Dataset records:
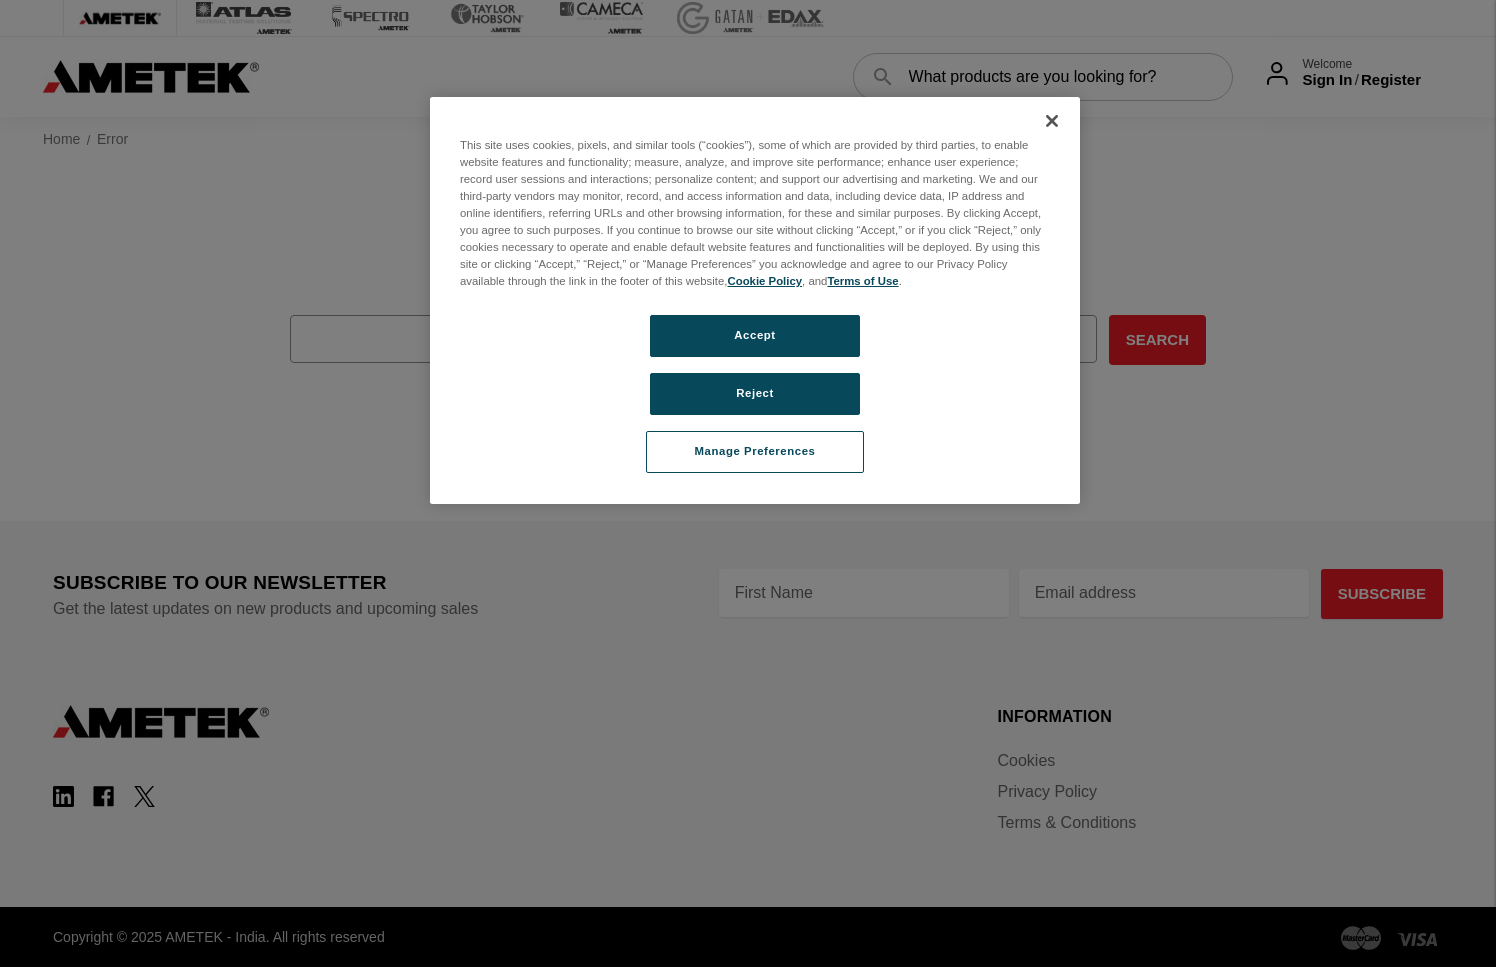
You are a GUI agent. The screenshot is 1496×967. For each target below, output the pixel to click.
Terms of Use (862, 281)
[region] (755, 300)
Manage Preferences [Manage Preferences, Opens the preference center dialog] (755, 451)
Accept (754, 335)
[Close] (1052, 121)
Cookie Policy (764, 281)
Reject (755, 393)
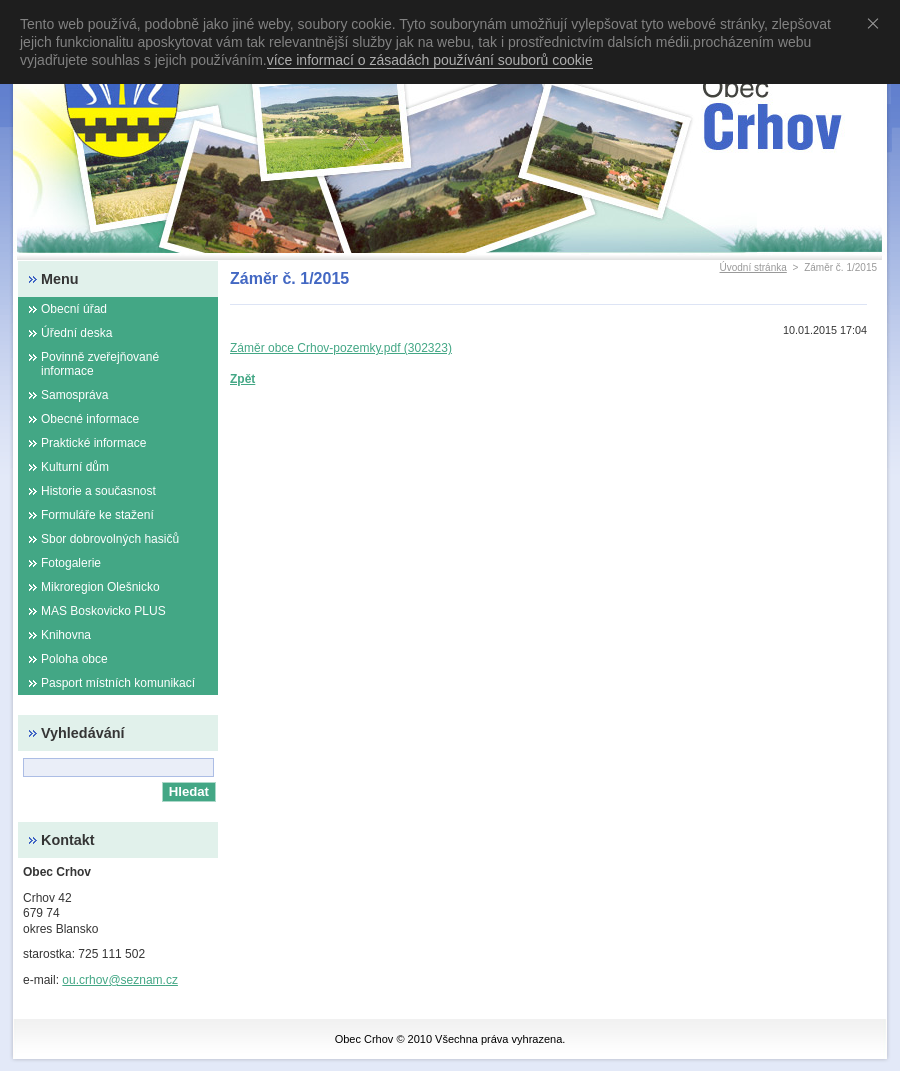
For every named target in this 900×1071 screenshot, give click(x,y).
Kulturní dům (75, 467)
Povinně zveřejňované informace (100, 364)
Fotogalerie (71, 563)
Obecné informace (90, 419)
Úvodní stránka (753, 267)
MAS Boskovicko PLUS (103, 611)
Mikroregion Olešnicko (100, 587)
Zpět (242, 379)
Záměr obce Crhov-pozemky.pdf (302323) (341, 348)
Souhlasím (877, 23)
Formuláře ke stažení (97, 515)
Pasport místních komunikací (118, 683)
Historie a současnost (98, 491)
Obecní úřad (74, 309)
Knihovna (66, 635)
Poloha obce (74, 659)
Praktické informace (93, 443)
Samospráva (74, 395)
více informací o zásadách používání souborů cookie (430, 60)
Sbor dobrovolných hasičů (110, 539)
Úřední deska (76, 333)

[Task directions]:
Leaving out the pictures, repeat all of the entries exactly.

[Answer space]:
You are a GUI agent. The screenshot is 1496×967. For each target below, output the pixel to click.
Terms of Use (862, 281)
[region] (755, 300)
Manage Preferences [Manage Preferences, Opens the preference center dialog] (755, 451)
Accept (754, 335)
[Close] (1052, 121)
Cookie Policy (764, 281)
Reject (755, 393)
For every named target in this 900×1071 screenshot, give click(x,y).
Kulturní dům (75, 467)
Povinně zveřejňované informace (100, 364)
Fotogalerie (71, 563)
Obecné informace (90, 419)
Úvodní stránka (753, 267)
MAS Boskovicko PLUS (103, 611)
Mikroregion Olešnicko (100, 587)
Zpět (242, 379)
Záměr obce Crhov-pozemky.pdf (302323) (341, 348)
Souhlasím (877, 23)
Formuláře ke stažení (97, 515)
Pasport místních komunikací (118, 683)
Historie a současnost (98, 491)
Obecní úřad (74, 309)
Knihovna (66, 635)
Poloha obce (74, 659)
Praktické informace (93, 443)
Samospráva (74, 395)
více informací o zásadách používání souborů cookie (430, 60)
Sbor dobrovolných hasičů (110, 539)
Úřední deska (76, 333)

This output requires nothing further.